Start of Information
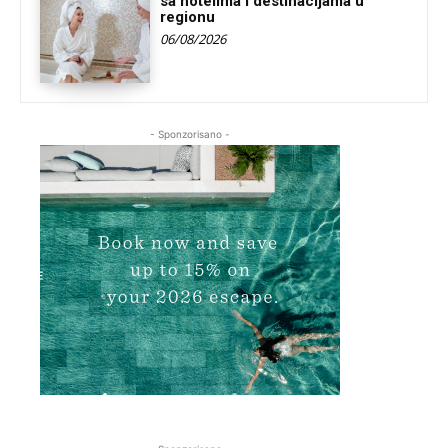
sa hotelima i destinacijama u
regionu
06/08/2026
- Sponzorisano -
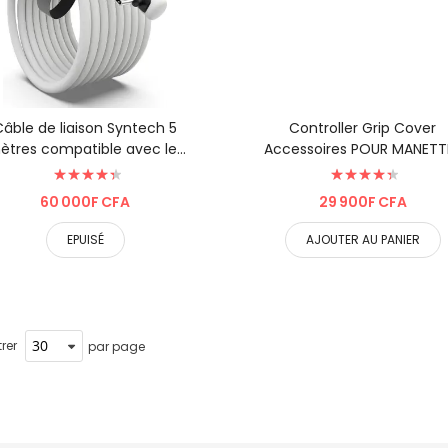
Câble de liaison Syntech 5
Controller Grip Cover
ètres compatible avec les
Accessoires POUR MANETT
Évaluation:
accessoires Meta/Oculus ...
DE JEU OCULUS QUEST 2 
Évaluation:
RÉALIT� ...
90%
90%
60 000F CFA
29 900F CFA
EPUISÉ
AJOUTER AU PANIER
rer
par page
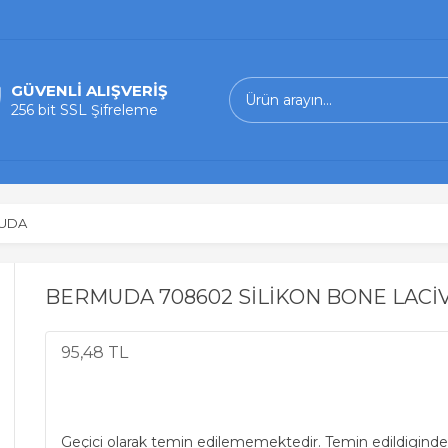
GÜVENLİ ALIŞVERİŞ
256 bit SSL Şifreleme
UDA
BERMUDA 708602 SİLİKON BONE LACİ
95,48 TL
Geçici olarak temin edilememektedir. Temin edildiginde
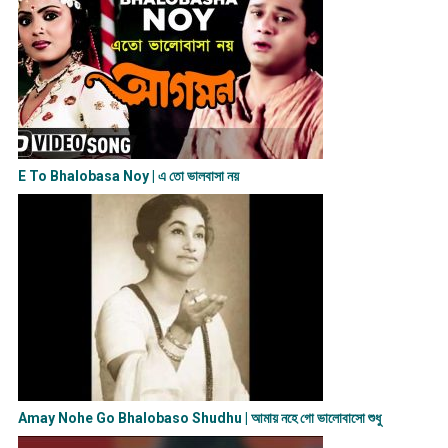
E To Bhalobasa Noy | এ তো ভালবাসা ন​য়
Amay Nohe Go Bhalobaso Shudhu | আমায় নহে গো ভালোবাসো শুধু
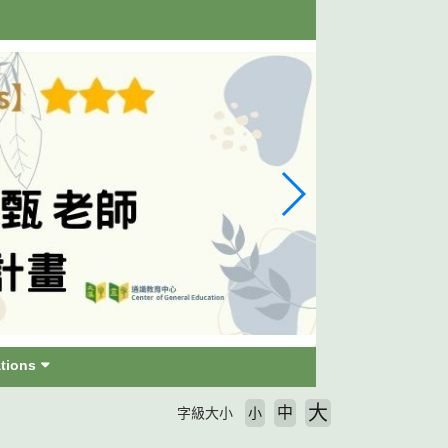
tions
大
中
字級大小
小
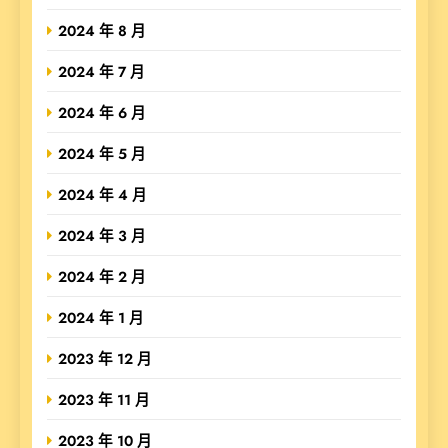
2024 年 8 月
2024 年 7 月
2024 年 6 月
2024 年 5 月
2024 年 4 月
2024 年 3 月
2024 年 2 月
2024 年 1 月
2023 年 12 月
2023 年 11 月
2023 年 10 月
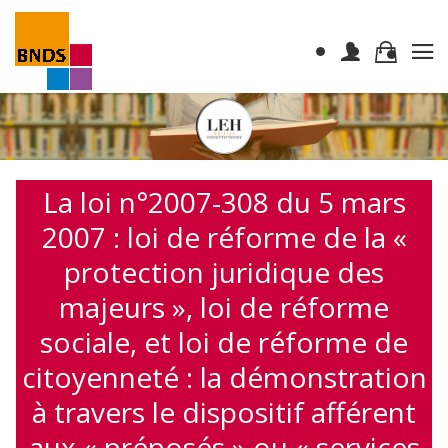
La loi n°2007-308 du 5 mars
2007 : loi de réforme de la «
protection juridique des
majeurs », loi de réforme
sociale, et loi de réforme de
citoyenneté : la démonstration
à travers le dispositif afférent
aux « préposés » ou « services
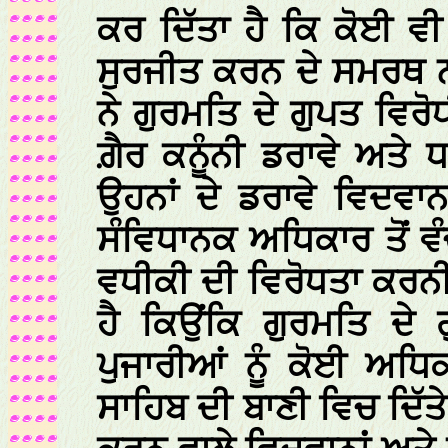
ਕਰ ਦਿੱਤਾ ਹੈ ਕਿ ਕੋਈ ਵ
ਸੁਰਜੀਤ ਕਰਨ ਦੇ ਸਮਰਥ ਨ
ਨੇ ਗੁਰਮਤਿ ਦੇ ਗੁਪਤ ਵਿਰੋ
ਗ਼ੈਰ ਕਨੂੰਨੀ ਡਰਾਵੇ ਅਤੇ ਧ
ਉਹਨਾਂ ਦੇ ਡਰਾਵੇ ਵਿਦਵਾਨਾ
ਸੰਵਿਧਾਨਕ ਅਧਿਕਾਰ ਤੋਂ ਵ
ਵਧੀਕੀ ਦੀ ਵਿਰੋਧਤਾ ਕਰਨ
ਹੈ ਕਿਉਂਕਿ ਗੁਰਮਤਿ ਦੇ 
ਪੁਜਾਰੀਆਂ ਨੂੰ ਕੋਈ ਅਧਿਕ
ਸਾਹਿਬ ਦੀ ਬਾਣੀ ਵਿਚ ਦਿੱ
End of Information
§ Task item:
Establish how many lines of the records contain the string "réforme" and state that number without elaboration.

§ Completed task:
3